Bereits bei der ersten Sitzung des Söder-Kabinetts im März beschloss man 1000 Stellen. Nun will man mit 500 beginnen. Den Beamten steht modernste Technik zur Verfügung: geländegängige Fahrzeuge, digitale Dokumentenprüfgeräte, Wärmebildkameras, Fingerabdruckscanner und sogar kleine Drohnen. Chef der Direktion ist Alois Mannichl. Man kennt ihn seitdem am 13. Dezember 2008 auf den damaligen Chef der Passauer Polizei ein Messerangriff verübt wurde. Ermittler vermuteten rechtsextremistische Motive. Der Fall ist ungeklärt.

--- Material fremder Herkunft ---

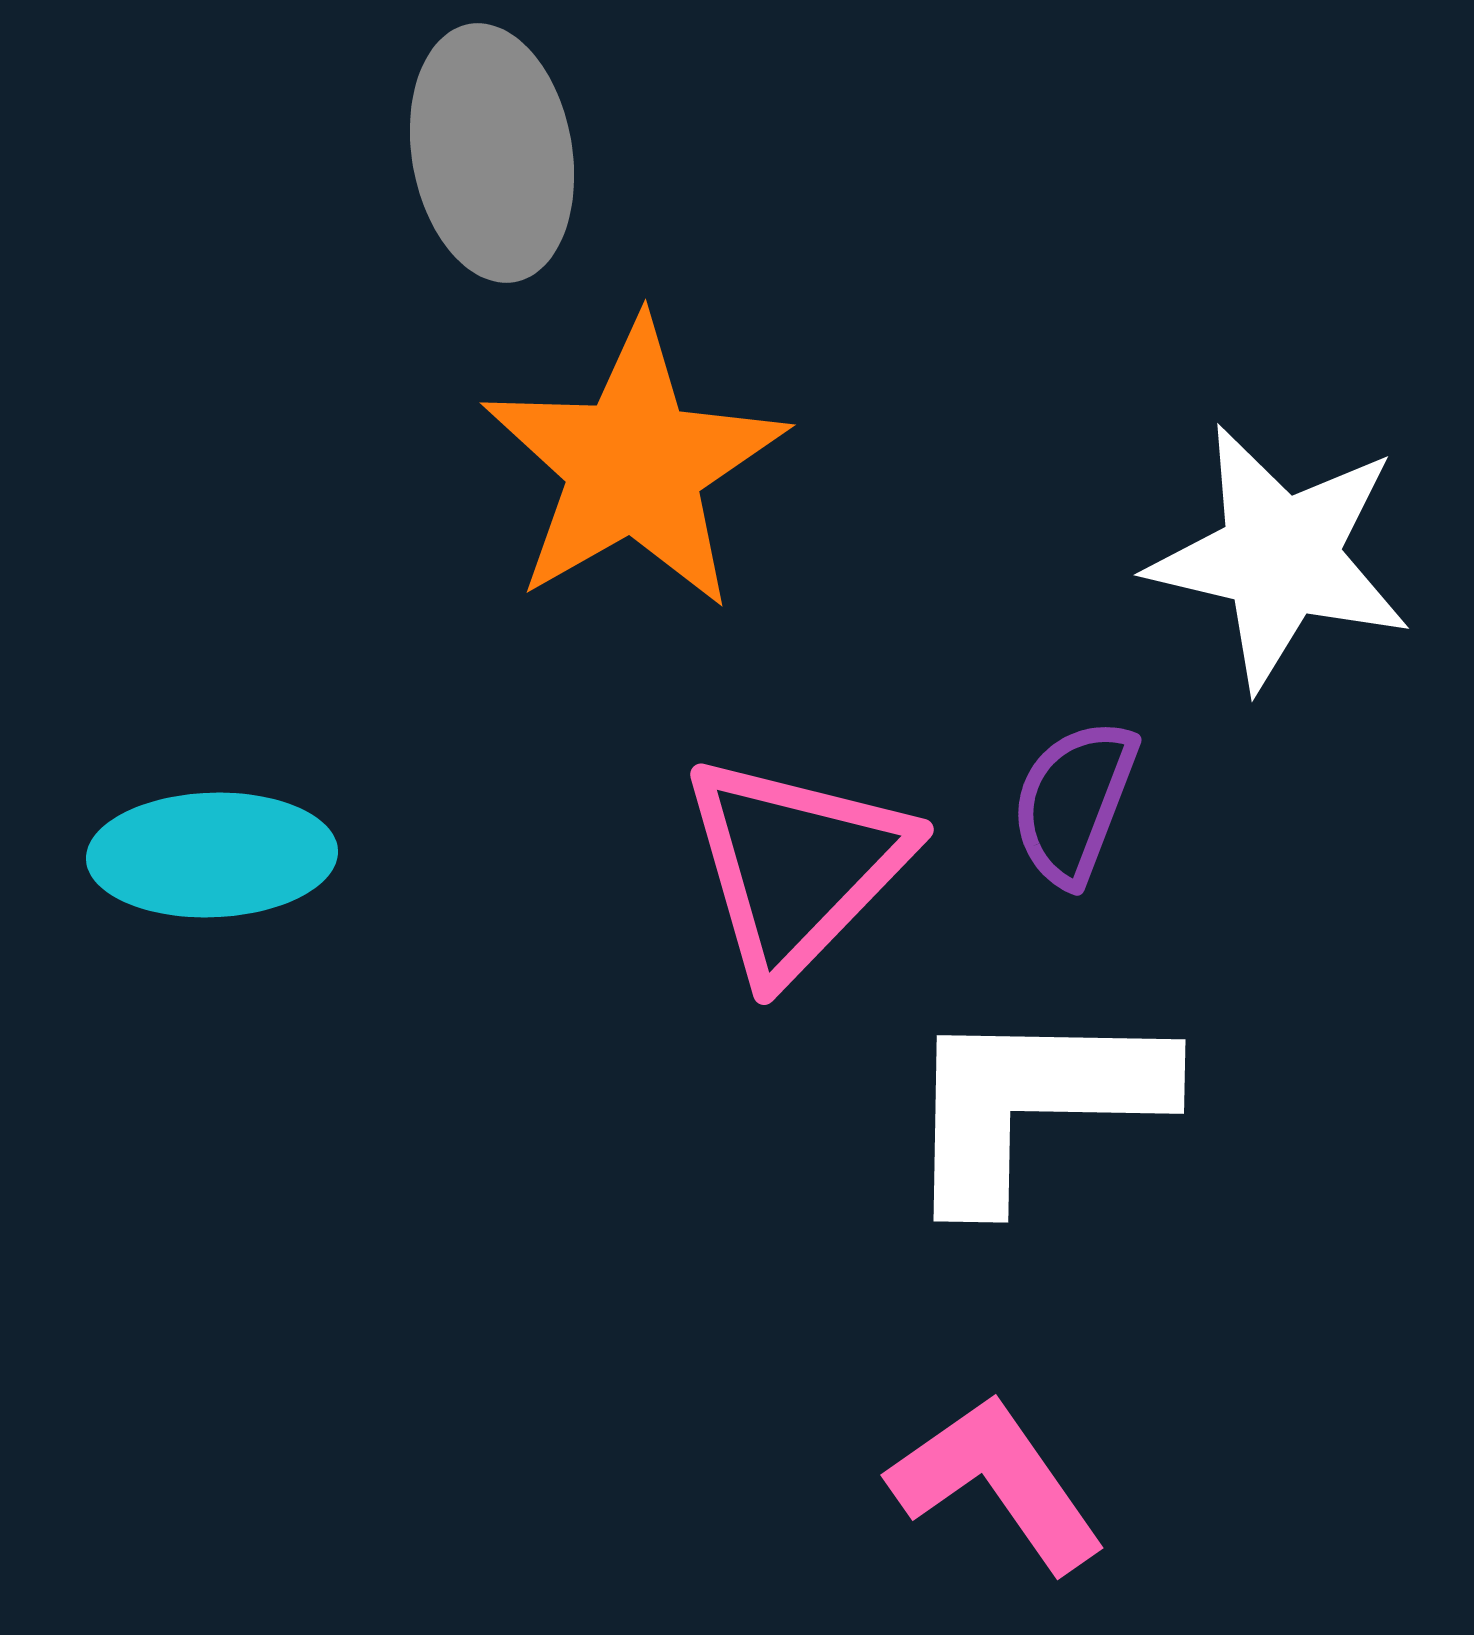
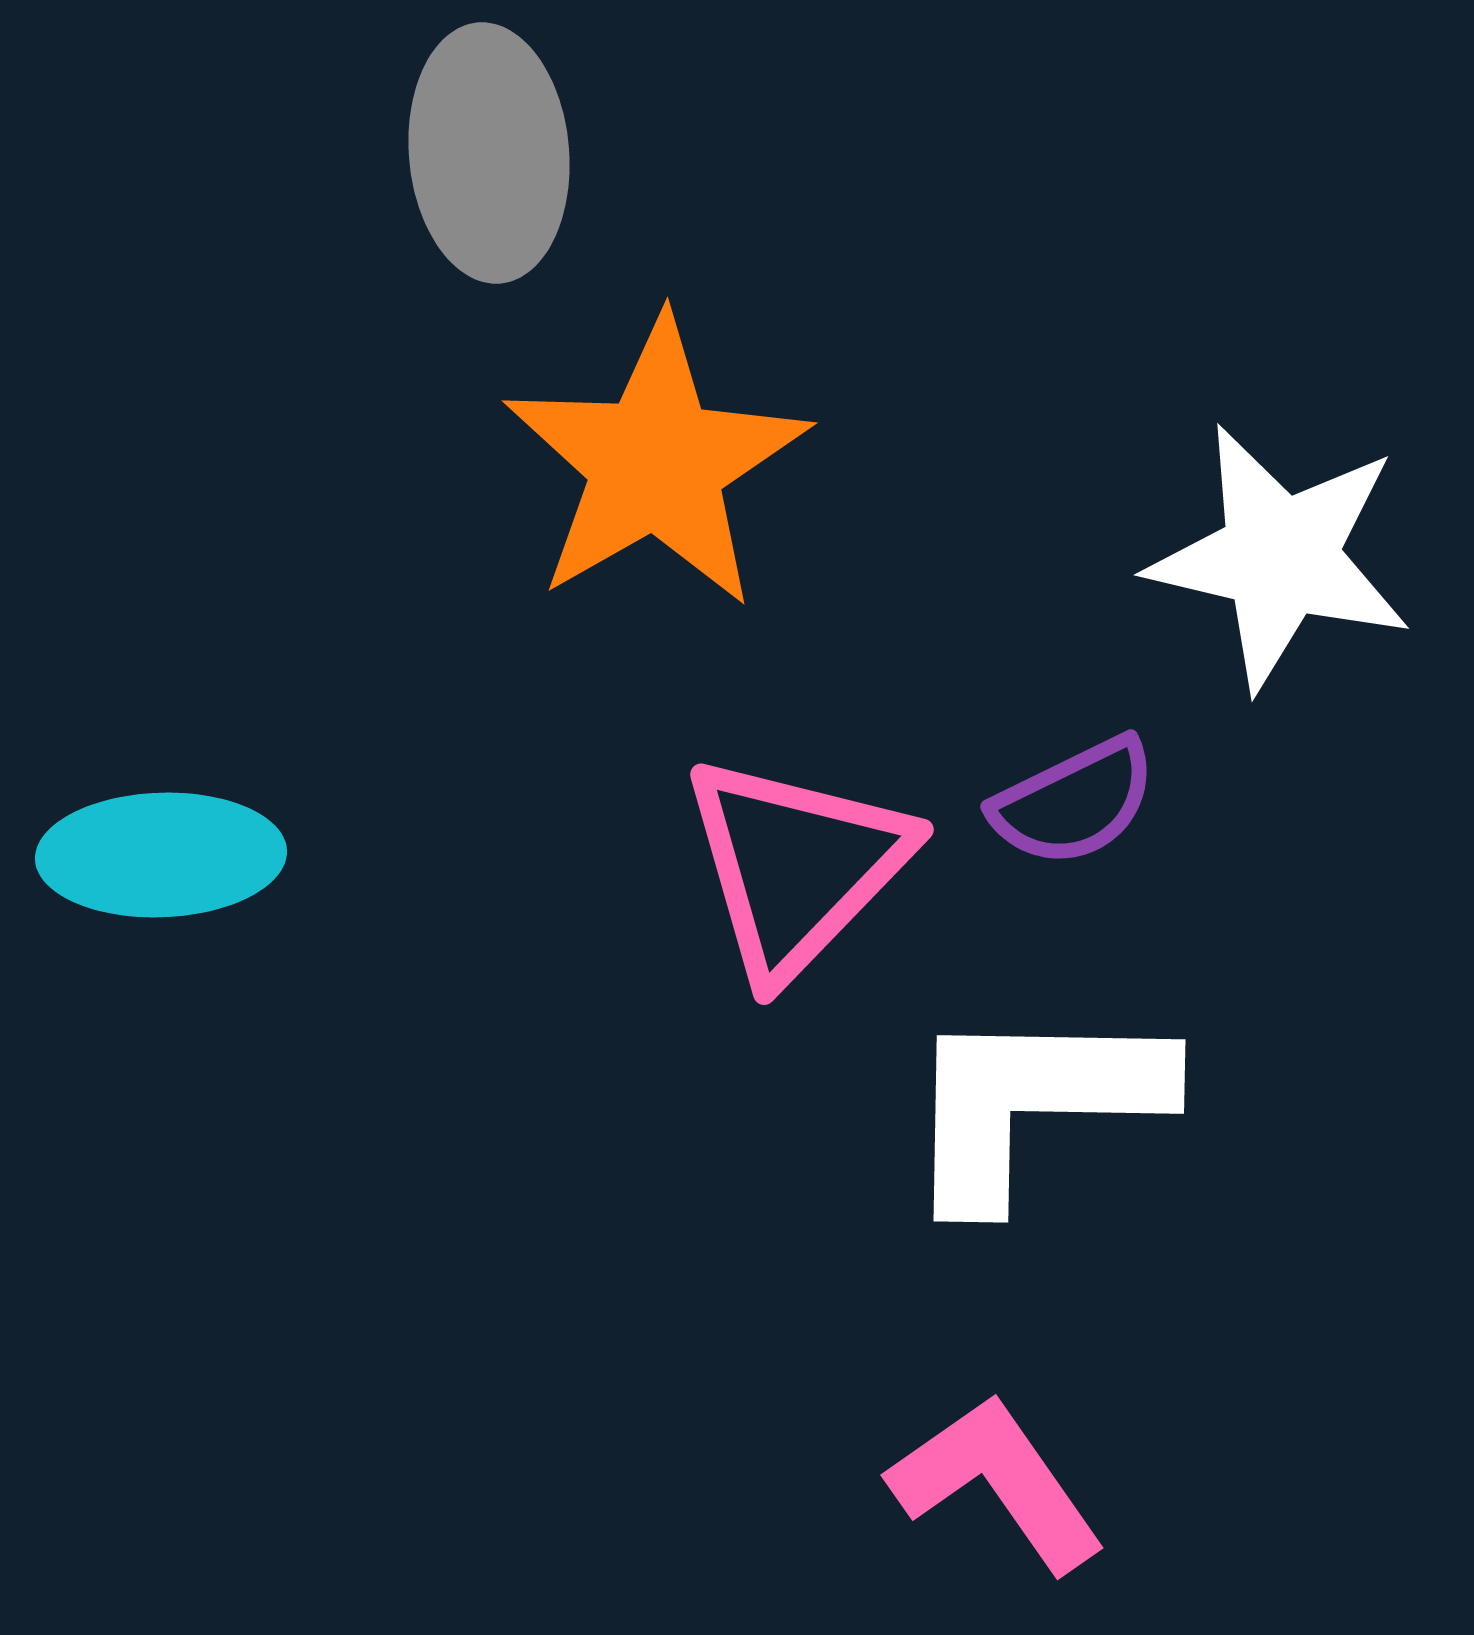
gray ellipse: moved 3 px left; rotated 5 degrees clockwise
orange star: moved 22 px right, 2 px up
purple semicircle: rotated 137 degrees counterclockwise
cyan ellipse: moved 51 px left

Die abermalige Gründung der Bayerischen Grenzpolizei ist höchst umstritten. Bundesweit ohnehin, doch auch in Bayern gibt es Streit. Die SPD sieht weiter die Bundespolizei in der Pflicht, die Freien Wähler befürchten einen weiteren »Wasserkopf«, die Grünen betonen, dass ein vereintes Europa vieles, doch keine Bayerische Grenzpolizei braucht. Dass die um den Einzug ins Landesparlament ringende Linkspartei keine Sympathie für Abschottungsaufrüstung aufbringt, ist offenkundig. Auch die Gewerkschaft der Polizei (GdP) kritisiert den Alleingang. Die Bundespolizei arbeite bereits eng mit der bayerischen Landespolizei zusammen. »Das hat sich bewährt und sollte auch so fortgeführt werden«, betont der Vorsitzende der GdP in der Bundespolizei, Jörg Radek, Er sieht die Gefahr von Doppelkontrollen und fürchtet so entstehenden Bürgerunmut.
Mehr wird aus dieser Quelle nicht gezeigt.